------ Material for the task ------
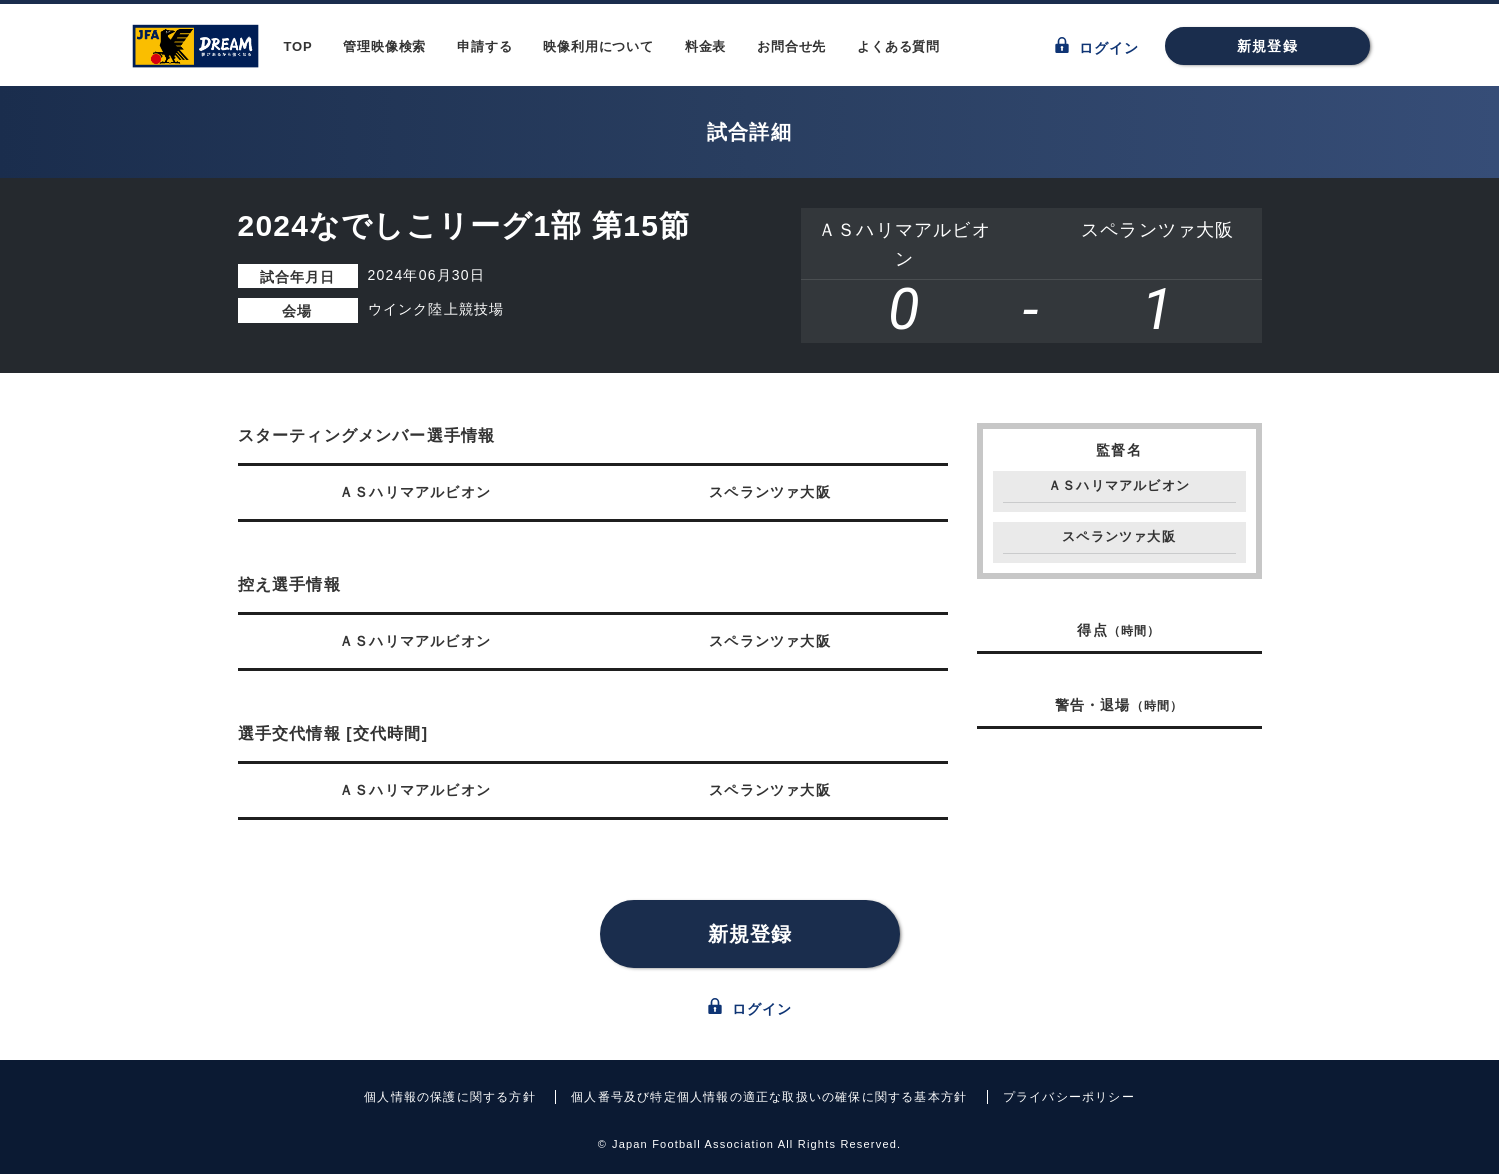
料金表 (705, 46)
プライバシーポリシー (1069, 1097)
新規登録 (1267, 46)
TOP (298, 46)
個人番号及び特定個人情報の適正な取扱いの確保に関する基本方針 (769, 1097)
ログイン (1097, 46)
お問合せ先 (791, 46)
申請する (484, 46)
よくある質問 (898, 46)
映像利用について (598, 46)
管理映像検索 (384, 46)
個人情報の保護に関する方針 (450, 1097)
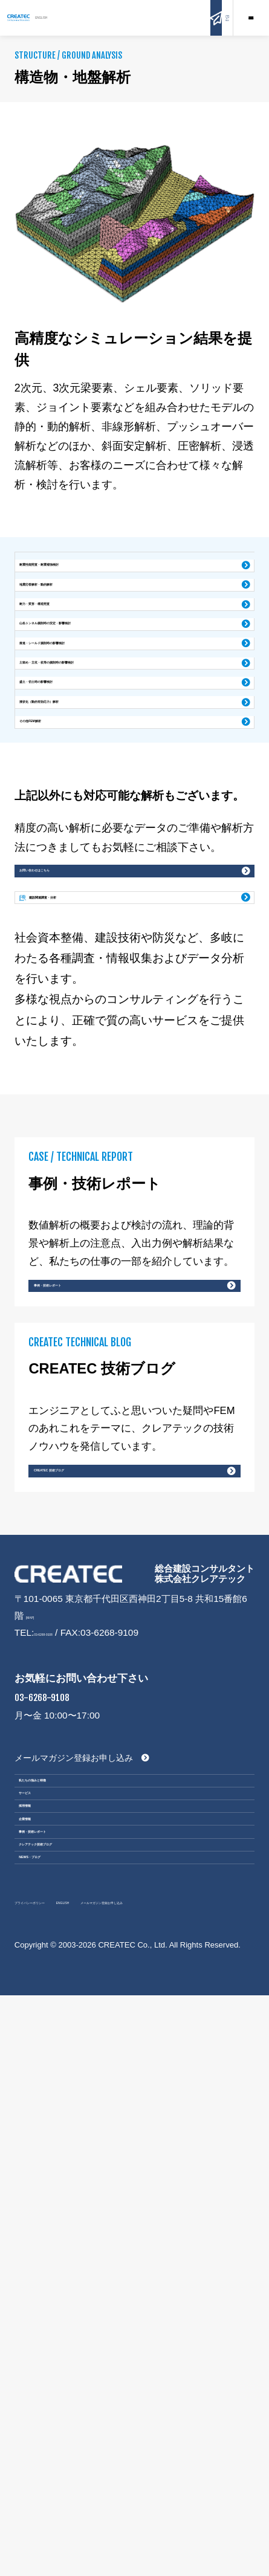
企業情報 (49, 2292)
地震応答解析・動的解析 (79, 611)
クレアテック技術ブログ (84, 2369)
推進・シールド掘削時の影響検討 (97, 730)
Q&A (215, 17)
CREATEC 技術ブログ (90, 1811)
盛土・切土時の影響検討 (79, 808)
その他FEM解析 (61, 887)
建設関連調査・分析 (105, 1144)
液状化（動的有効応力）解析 (88, 847)
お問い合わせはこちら (74, 1080)
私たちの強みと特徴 (74, 2175)
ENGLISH (130, 17)
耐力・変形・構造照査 (74, 650)
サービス (49, 2214)
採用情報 (49, 2253)
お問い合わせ (179, 17)
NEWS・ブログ (64, 2408)
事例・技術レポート (84, 1579)
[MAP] (38, 1983)
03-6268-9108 (63, 2000)
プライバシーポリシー (60, 2465)
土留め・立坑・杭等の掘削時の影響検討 (110, 769)
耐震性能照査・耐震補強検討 (88, 572)
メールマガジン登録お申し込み (74, 2140)
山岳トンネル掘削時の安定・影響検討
------
Brief: An exact copy of the entries, minus the pictures, is what to return.

Answer for this exercise:
料金表 (705, 46)
プライバシーポリシー (1069, 1097)
新規登録 (1267, 46)
TOP (298, 46)
個人番号及び特定個人情報の適正な取扱いの確保に関する基本方針 (769, 1097)
ログイン (1097, 46)
お問合せ先 (791, 46)
申請する (484, 46)
よくある質問 (898, 46)
映像利用について (598, 46)
管理映像検索 (384, 46)
個人情報の保護に関する方針 (450, 1097)
企業情報 (49, 2292)
地震応答解析・動的解析 (79, 611)
クレアテック技術ブログ (84, 2369)
推進・シールド掘削時の影響検討 (97, 730)
Q&A (215, 17)
CREATEC 技術ブログ (90, 1811)
盛土・切土時の影響検討 (79, 808)
その他FEM解析 (61, 887)
建設関連調査・分析 (105, 1144)
液状化（動的有効応力）解析 (88, 847)
お問い合わせはこちら (74, 1080)
私たちの強みと特徴 (74, 2175)
ENGLISH (130, 17)
耐力・変形・構造照査 (74, 650)
サービス (49, 2214)
採用情報 (49, 2253)
お問い合わせ (179, 17)
NEWS・ブログ (64, 2408)
事例・技術レポート (84, 1579)
[MAP] (38, 1983)
03-6268-9108 (63, 2000)
プライバシーポリシー (60, 2465)
土留め・立坑・杭等の掘削時の影響検討 (110, 769)
耐震性能照査・耐震補強検討 (88, 572)
メールマガジン登録お申し込み (74, 2140)
山岳トンネル掘削時の安定・影響検討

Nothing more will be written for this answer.